» **Task prompt**
Each line in the entries below that holds the string "sidebar" must be copied.

──────── Data records ────────

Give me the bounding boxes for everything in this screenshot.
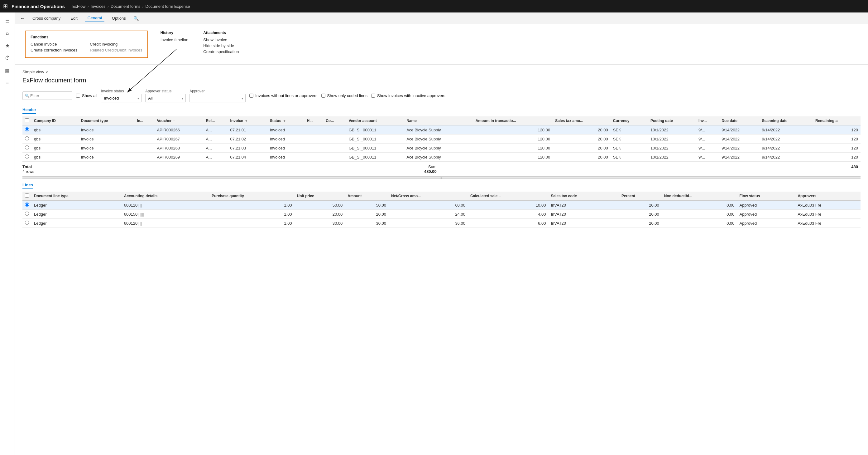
col-h: H... bbox=[304, 116, 323, 125]
cb2-wrap[interactable]: Show only coded lines bbox=[321, 93, 368, 98]
create-specification-item[interactable]: Create specification bbox=[203, 49, 239, 54]
back-button[interactable]: ← bbox=[20, 16, 25, 21]
cb1-wrap[interactable]: Invoices without lines or approvers bbox=[249, 93, 317, 98]
table-row[interactable]: gbsi Invoice APIR000269 A... 07.21.04 In… bbox=[23, 152, 861, 162]
breadcrumb-invoices[interactable]: Invoices bbox=[91, 4, 106, 9]
credit-invoicing-item[interactable]: Credit invoicing bbox=[90, 42, 142, 47]
select-all-checkbox[interactable] bbox=[25, 118, 29, 122]
cross-company-button[interactable]: Cross company bbox=[30, 15, 63, 22]
lines-cell-net-gross: 60.00 bbox=[389, 201, 468, 210]
col-rel: Rel... bbox=[203, 116, 227, 125]
invoice-status-select[interactable]: Invoiced All Pending Approved bbox=[101, 94, 142, 102]
cell-name: Ace Bicycle Supply bbox=[404, 144, 473, 152]
lines-row-radio[interactable] bbox=[23, 210, 31, 219]
sidebar-icon-home[interactable]: ⌂ bbox=[2, 27, 13, 39]
cell-in bbox=[134, 135, 154, 144]
lines-row-radio-input[interactable] bbox=[25, 202, 29, 207]
cell-status: Invoiced bbox=[268, 144, 305, 152]
cell-amount: 120.00 bbox=[473, 152, 553, 162]
table-row[interactable]: Ledger 600120|||| 1.00 50.00 50.00 60.00… bbox=[23, 201, 861, 210]
row-radio-input[interactable] bbox=[25, 136, 29, 140]
header-section-tab[interactable]: Header bbox=[23, 107, 36, 114]
show-all-checkbox[interactable] bbox=[76, 94, 80, 98]
approver-status-select[interactable]: All Approved Pending bbox=[145, 94, 186, 102]
cell-in bbox=[134, 152, 154, 162]
table-row[interactable]: Ledger 600150|||||| 1.00 20.00 20.00 24.… bbox=[23, 210, 861, 219]
lines-cell-percent: 20.00 bbox=[619, 219, 662, 228]
simple-view-toggle[interactable]: Simple view ∨ bbox=[23, 69, 861, 74]
table-row[interactable]: gbsi Invoice APIR000268 A... 07.21.03 In… bbox=[23, 144, 861, 152]
cb3-wrap[interactable]: Show invoices with inactive approvers bbox=[371, 93, 445, 98]
row-radio-input[interactable] bbox=[25, 145, 29, 149]
create-correction-item[interactable]: Create correction invoices bbox=[31, 48, 77, 52]
lines-col-calc-sales: Calculated sale... bbox=[468, 192, 548, 201]
cell-co bbox=[323, 144, 346, 152]
invoice-timeline-item[interactable]: Invoice timeline bbox=[160, 37, 189, 42]
sidebar-icon-modules[interactable]: ≡ bbox=[2, 77, 13, 89]
lines-row-radio[interactable] bbox=[23, 201, 31, 210]
lines-row-radio-input[interactable] bbox=[25, 211, 29, 216]
edit-button[interactable]: Edit bbox=[68, 15, 80, 22]
row-radio-input[interactable] bbox=[25, 154, 29, 159]
cell-inv: 9/... bbox=[696, 135, 719, 144]
cell-company-id: gbsi bbox=[31, 152, 79, 162]
table-row[interactable]: Ledger 600120|||| 1.00 30.00 30.00 36.00… bbox=[23, 219, 861, 228]
sidebar-icon-menu[interactable]: ☰ bbox=[2, 15, 13, 26]
grid-icon[interactable]: ⊞ bbox=[3, 3, 8, 10]
cell-co bbox=[323, 152, 346, 162]
lines-cell-accounting: 600120|||| bbox=[122, 201, 209, 210]
row-radio[interactable] bbox=[23, 135, 31, 144]
approver-select[interactable] bbox=[189, 94, 246, 102]
hide-side-by-side-item[interactable]: Hide side by side bbox=[203, 44, 239, 48]
cell-remaining: 120 bbox=[813, 135, 861, 144]
total-label: Total bbox=[23, 165, 34, 169]
cb1-checkbox[interactable] bbox=[249, 94, 253, 98]
lines-col-type: Document line type bbox=[31, 192, 122, 201]
breadcrumb-docforms[interactable]: Document forms bbox=[111, 4, 140, 9]
approver-status-group: Approver status All Approved Pending ▾ bbox=[145, 89, 186, 102]
show-invoice-item[interactable]: Show invoice bbox=[203, 37, 239, 42]
lines-cell-tax-code: InVAT20 bbox=[548, 219, 619, 228]
cb2-checkbox[interactable] bbox=[321, 94, 326, 98]
row-radio-input[interactable] bbox=[25, 127, 29, 132]
cell-sales-tax: 20.00 bbox=[553, 144, 611, 152]
lines-row-radio-input[interactable] bbox=[25, 221, 29, 225]
breadcrumb-docformexpense[interactable]: Document form Expense bbox=[146, 4, 190, 9]
lines-section-tab[interactable]: Lines bbox=[23, 182, 33, 189]
sidebar-icon-favorites[interactable]: ★ bbox=[2, 40, 13, 51]
history-section: History Invoice timeline bbox=[153, 27, 196, 47]
lines-row-radio[interactable] bbox=[23, 219, 31, 228]
cancel-invoice-item[interactable]: Cancel invoice bbox=[31, 42, 77, 47]
row-radio[interactable] bbox=[23, 144, 31, 152]
header-table-scroll: Company ID Document type In... Voucher ↑… bbox=[23, 116, 861, 162]
lines-col-percent: Percent bbox=[619, 192, 662, 201]
lines-select-all[interactable] bbox=[25, 194, 29, 198]
breadcrumb-exflow[interactable]: ExFlow bbox=[72, 4, 86, 9]
options-button[interactable]: Options bbox=[110, 15, 128, 22]
page-body: Simple view ∨ ExFlow document form 🔍 Sho… bbox=[15, 65, 868, 233]
approver-select-wrap: ▾ bbox=[189, 94, 246, 102]
show-all-checkbox-wrap[interactable]: Show all bbox=[76, 93, 97, 98]
table-row[interactable]: gbsi Invoice APIR000266 A... 07.21.01 In… bbox=[23, 125, 861, 135]
general-tab-button[interactable]: General bbox=[85, 15, 104, 22]
invoice-status-select-wrap: Invoiced All Pending Approved ▾ bbox=[101, 94, 142, 102]
col-voucher: Voucher ↑ bbox=[154, 116, 203, 125]
divider-bar[interactable]: ≡ bbox=[23, 176, 861, 179]
cell-rel: A... bbox=[203, 125, 227, 135]
invoice-status-group: Invoice status Invoiced All Pending Appr… bbox=[101, 89, 142, 102]
lines-cell-qty: 1.00 bbox=[209, 219, 294, 228]
cell-h bbox=[304, 135, 323, 144]
cb3-checkbox[interactable] bbox=[371, 94, 375, 98]
row-radio[interactable] bbox=[23, 152, 31, 162]
toolbar-search-icon[interactable]: 🔍 bbox=[133, 16, 139, 21]
sidebar-icon-workspaces[interactable]: ▦ bbox=[2, 65, 13, 76]
sidebar-icon-recent[interactable]: ⏱ bbox=[2, 52, 13, 64]
table-row[interactable]: gbsi Invoice APIR000267 A... 07.21.02 In… bbox=[23, 135, 861, 144]
approver-status-select-wrap: All Approved Pending ▾ bbox=[145, 94, 186, 102]
page-title: ExFlow document form bbox=[23, 77, 861, 84]
row-radio[interactable] bbox=[23, 125, 31, 135]
filter-input[interactable] bbox=[23, 91, 72, 100]
cell-posting-date: 10/1/2022 bbox=[648, 135, 696, 144]
col-amount: Amount in transactio... bbox=[473, 116, 553, 125]
cell-scanning-date: 9/14/2022 bbox=[759, 144, 813, 152]
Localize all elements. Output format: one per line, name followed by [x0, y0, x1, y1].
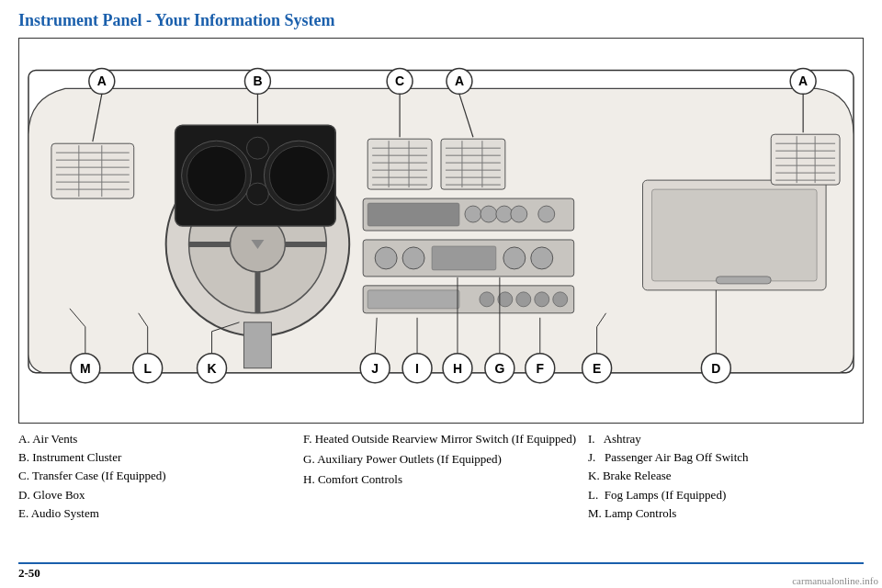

────────

» **Reply**
sidebar-icon-home[interactable]: ⌂ bbox=[2, 27, 13, 39]
sidebar-icon-modules[interactable]: ≡ bbox=[2, 77, 13, 89]
sidebar-icon-menu[interactable]: ☰ bbox=[2, 15, 13, 26]
sidebar-icon-favorites[interactable]: ★ bbox=[2, 40, 13, 51]
sidebar-icon-workspaces[interactable]: ▦ bbox=[2, 65, 13, 76]
sidebar-icon-recent[interactable]: ⏱ bbox=[2, 52, 13, 64]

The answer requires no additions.